__Records__
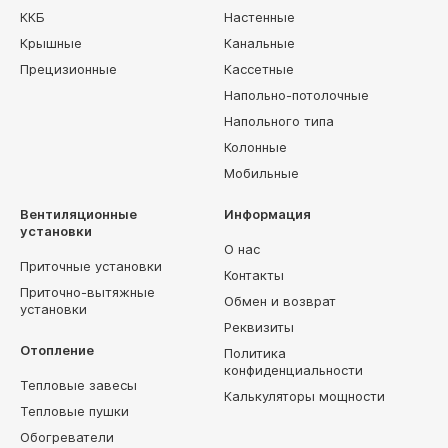
ККБ
Настенные
Крышные
Канальные
Прецизионные
Кассетные
Напольно-потолочные
Напольного типа
Колонные
Мобильные
Вентиляционные
Информация
установки
О нас
Приточные установки
Контакты
Приточно-вытяжные
Обмен и возврат
установки
Реквизиты
Отопление
Политика
конфиденциальности
Тепловые завесы
Калькуляторы мощности
Тепловые пушки
Обогреватели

__Your goal__
Restate every line of the listing exactly. Pictures are not part of the copy.

__Result for this exercise__
ККБ
Настенные
Крышные
Канальные
Прецизионные
Кассетные
Напольно-потолочные
Напольного типа
Колонные
Мобильные
Вентиляционные
Информация
установки
О нас
Приточные установки
Контакты
Приточно-вытяжные
Обмен и возврат
установки
Реквизиты
Отопление
Политика
конфиденциальности
Тепловые завесы
Калькуляторы мощности
Тепловые пушки
Обогреватели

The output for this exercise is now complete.